Page-level text extractions:

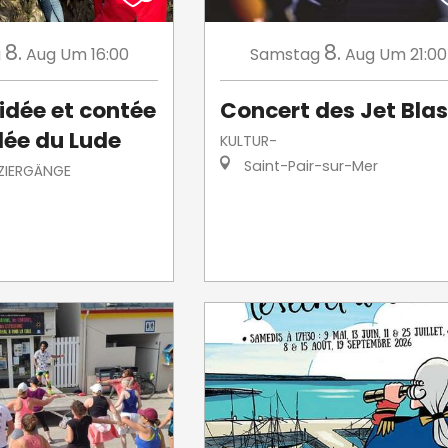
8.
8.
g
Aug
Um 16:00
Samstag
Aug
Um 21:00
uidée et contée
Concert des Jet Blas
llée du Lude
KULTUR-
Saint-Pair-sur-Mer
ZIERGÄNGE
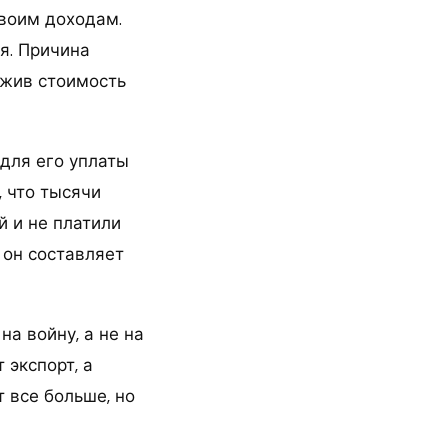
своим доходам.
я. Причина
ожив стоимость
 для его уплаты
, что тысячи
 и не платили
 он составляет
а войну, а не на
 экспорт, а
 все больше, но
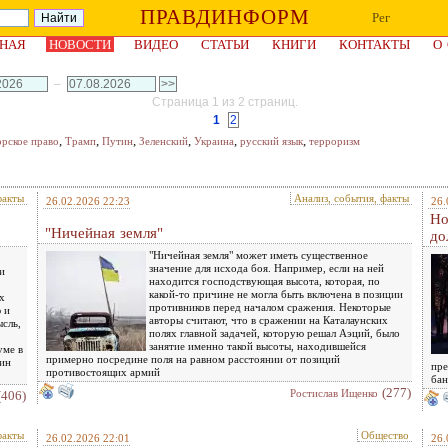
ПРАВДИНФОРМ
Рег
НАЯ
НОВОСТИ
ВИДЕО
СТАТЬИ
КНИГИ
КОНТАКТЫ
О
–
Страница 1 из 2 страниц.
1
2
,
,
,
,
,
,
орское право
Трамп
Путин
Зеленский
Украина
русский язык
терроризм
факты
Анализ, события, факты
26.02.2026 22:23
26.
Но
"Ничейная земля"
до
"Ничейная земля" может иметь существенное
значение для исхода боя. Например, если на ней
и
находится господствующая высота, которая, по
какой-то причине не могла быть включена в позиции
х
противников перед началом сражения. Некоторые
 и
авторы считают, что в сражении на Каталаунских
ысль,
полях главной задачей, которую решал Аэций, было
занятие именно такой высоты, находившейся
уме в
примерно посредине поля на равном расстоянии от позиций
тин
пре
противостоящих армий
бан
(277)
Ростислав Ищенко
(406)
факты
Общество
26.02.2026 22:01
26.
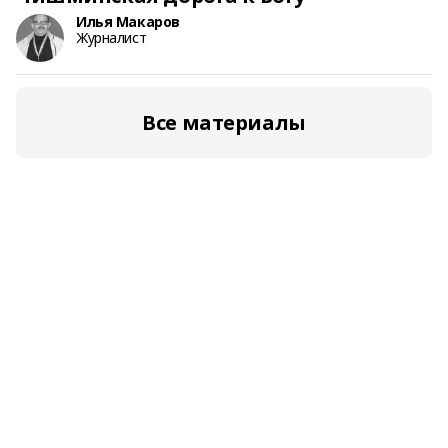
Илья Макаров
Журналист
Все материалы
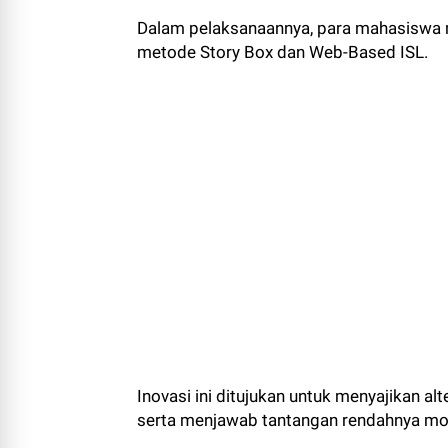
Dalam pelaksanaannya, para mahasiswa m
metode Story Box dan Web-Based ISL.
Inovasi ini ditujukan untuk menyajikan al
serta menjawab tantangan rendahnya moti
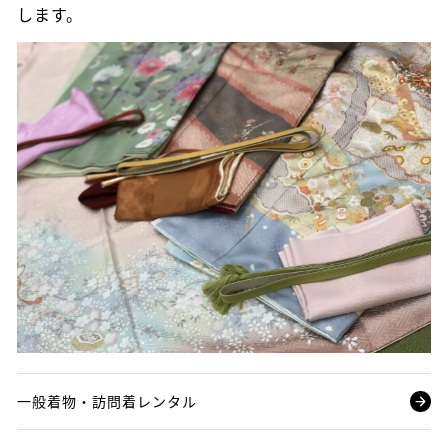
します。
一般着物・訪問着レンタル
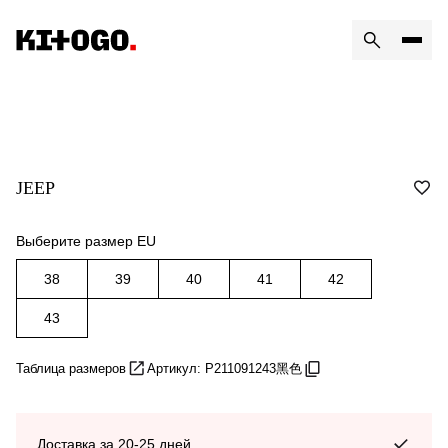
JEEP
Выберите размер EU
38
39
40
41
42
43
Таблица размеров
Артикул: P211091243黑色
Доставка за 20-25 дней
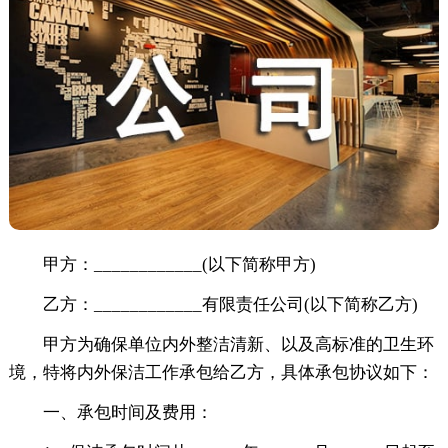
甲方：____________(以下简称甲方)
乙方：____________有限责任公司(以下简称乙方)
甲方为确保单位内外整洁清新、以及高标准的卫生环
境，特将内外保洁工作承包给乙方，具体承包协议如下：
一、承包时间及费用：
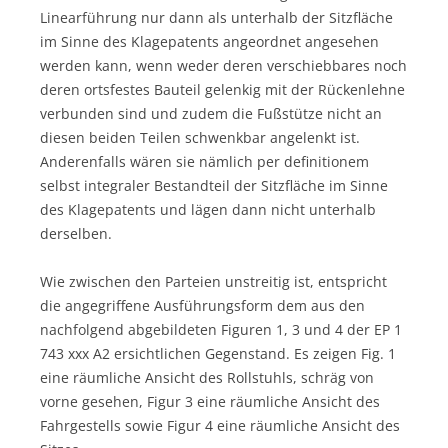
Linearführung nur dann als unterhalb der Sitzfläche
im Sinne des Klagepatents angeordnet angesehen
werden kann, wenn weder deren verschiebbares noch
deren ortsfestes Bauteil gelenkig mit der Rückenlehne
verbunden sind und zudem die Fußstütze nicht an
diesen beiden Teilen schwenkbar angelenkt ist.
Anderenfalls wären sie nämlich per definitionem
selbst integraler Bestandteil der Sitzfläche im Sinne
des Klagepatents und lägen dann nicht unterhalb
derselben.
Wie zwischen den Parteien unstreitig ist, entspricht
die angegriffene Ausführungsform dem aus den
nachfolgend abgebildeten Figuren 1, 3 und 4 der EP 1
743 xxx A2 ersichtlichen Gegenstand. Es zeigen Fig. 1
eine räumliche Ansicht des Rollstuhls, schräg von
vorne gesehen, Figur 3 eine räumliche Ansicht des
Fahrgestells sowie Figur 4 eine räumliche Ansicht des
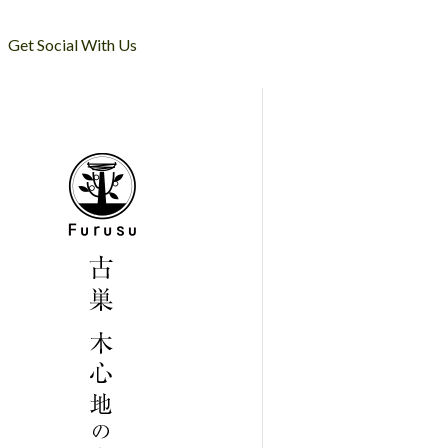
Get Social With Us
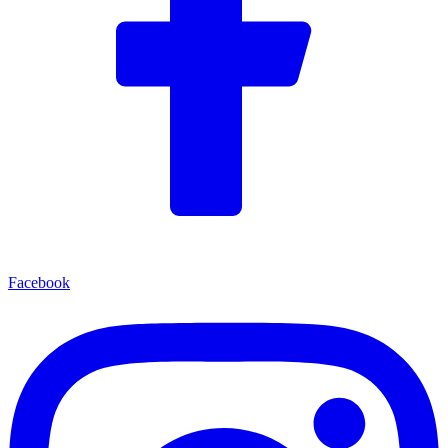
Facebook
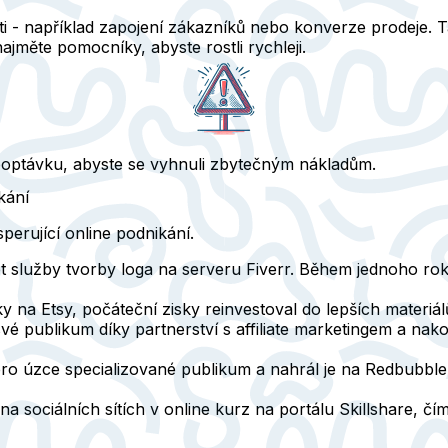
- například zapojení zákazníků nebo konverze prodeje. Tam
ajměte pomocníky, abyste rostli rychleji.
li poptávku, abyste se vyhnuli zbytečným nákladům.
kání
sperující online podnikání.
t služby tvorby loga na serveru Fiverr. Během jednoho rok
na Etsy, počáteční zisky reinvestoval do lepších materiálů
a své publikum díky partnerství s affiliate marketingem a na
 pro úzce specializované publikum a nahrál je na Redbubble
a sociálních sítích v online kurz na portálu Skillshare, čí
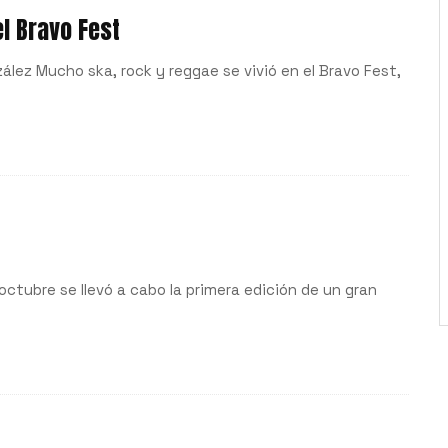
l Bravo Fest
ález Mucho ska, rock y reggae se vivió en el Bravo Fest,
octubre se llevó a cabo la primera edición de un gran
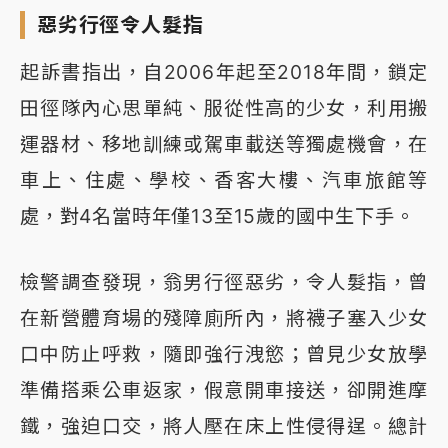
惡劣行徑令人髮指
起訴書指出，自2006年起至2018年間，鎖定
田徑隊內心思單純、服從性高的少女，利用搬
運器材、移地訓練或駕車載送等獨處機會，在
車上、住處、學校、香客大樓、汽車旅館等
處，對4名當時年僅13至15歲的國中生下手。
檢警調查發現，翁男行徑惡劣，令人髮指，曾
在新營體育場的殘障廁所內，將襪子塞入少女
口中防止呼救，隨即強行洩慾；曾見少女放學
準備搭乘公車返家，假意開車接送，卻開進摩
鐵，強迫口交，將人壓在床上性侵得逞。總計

■ Exercise directions
Among the records, find each line where the word "Ansicht" occurs, and copy it.

■ Answer space
eine räumliche Ansicht des Rollstuhls, schräg von
vorne gesehen, Figur 3 eine räumliche Ansicht des
Fahrgestells sowie Figur 4 eine räumliche Ansicht des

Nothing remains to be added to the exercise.